The toxic effect is that the vast majority of women suffer from negative body image, body anxiety, and obsession over food, weight, shape, and perceived flaws, and try desperately to hide anything that might make someone displeased or inconvenienced, including our true personalities, needs, opinions, and full selves.
If we all seek a feeling of importance, this need gets badly distorted more often than not.
Often we end up feeling a sense of competition, a need to prove that we are better than other people. For men this tends to mean violence, oppression, and making people do what they want. For women this tends to mean jealousy, insecurity, and controlling their food intake and body/appearance.
For everyone, it means being disconnected from each other, as the feeling of importance becomes a zero sum game, a competition for a finite amount of “importance”; a feeling that there is never enough to go around, and that someone else getting any means less for you.
We begin to view each other as enemies, thinking that other people are trying to steal what is rightfully ours, be that attention, a social niche, a partner, financial success, or anything else that gives a person a distorted feeling of importance.
So what’s the solution? Is it ok to need a feeling of importance, and if so where should it come from?
I say yes, it’s normal and natural and completely ok– but it doesn’t need to be a competition.
Let’s paint a hypothetical picture.
* Imagine as a child, you grew up in a home where the adults really listened to you, were interested in you, gave you clear and consistent boundaries, opened loving discussions for feedback when your behavior was out of bounds, you were treated with respect and bodily autonomy, and you were taught that the only person whose experience you are responsible for is your own.
* Imagine you were praised for how hard you worked to learn, instead of “being smart.” For how courageous you were to keep trying at something, instead of “being talented.” For how your presence impacted people in specific and positive ways, instead of just “being pretty” or “being good.”
* Now imagine as an adult that you live in a community of people who truly see and respect you, where kindness and belonging is the default.

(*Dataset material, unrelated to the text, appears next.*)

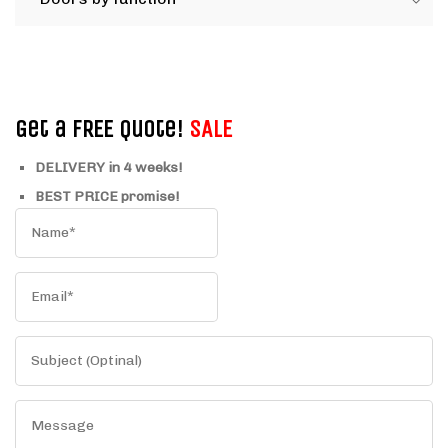
Get a FREE Quote!
SALE
DELIVERY in 4 weeks!
BEST PRICE promise!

* Imagine people look you in the eyes, and all strangers assume they will like you when you first meet.
* Imagine people take the time to ask you questions and really listen to your answers, and are willing to open up and be vulnerable in response, that people are transparent and clear when they’re upset with you and need something, and are equally transparent and clear when they are grateful for, inspired by, admiring, or adoring you.
* Imagine you express your authentic self freely, and regularly share your gifts with your community, which are received gratefully whether those gifts are creativity, hard work, humor, vision, empathy, particular skills, or physical strength. Imagine you are called upon when your gifts are needed and people express genuine appreciation, and you know that asking others for support is a gift to them because it makes them feel good to be able to help.
In this hypothetical, each person’s sense of importance wouldn’t need to come from being better than anyone else. It wouldn’t come from competition, or status, or proving or earning your worth.
How much differently do you think you might feel about your body or appearance, if this was the world you lived in? How much less urgency might you feel to be prettier, sexier, thinner, or more perfect?
I don’t have a solution, of course, but I think it’s worth considering that a lot of body image issues really come down to a distorted desire to get a feeling of importance, in a world that tells women that they are not important unless they are desirable to someone else.